## GIVEN DATA
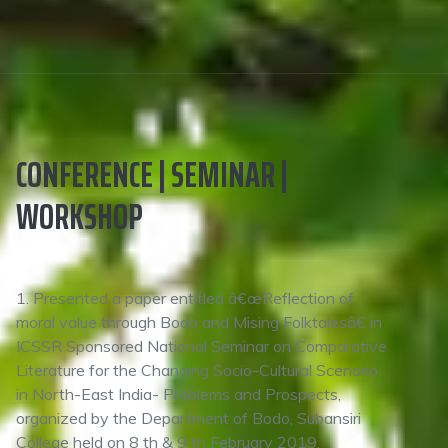
CONFERENCE | SEMINAR |
WORKSHOP
1. Presented a paper entitled â€œReflection of
moral value through Bodo and Mising Folktalesâ€ in
ICSSR Sponsored National Seminar on Comparative
Literature for the Changing Socio-Cultural Scenario
in North-East India- Problems and Prospects,
organized by the Department of Bodo, Subansiri
College held on 8 th & 9 th February 2019.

## WORK REQUIRED
All lines holding the word "Bodo" must be copied from the data.

## EXPECTED ANSWER
moral value through Bodo and Mising Folktalesâ€ in
organized by the Department of Bodo, Subansiri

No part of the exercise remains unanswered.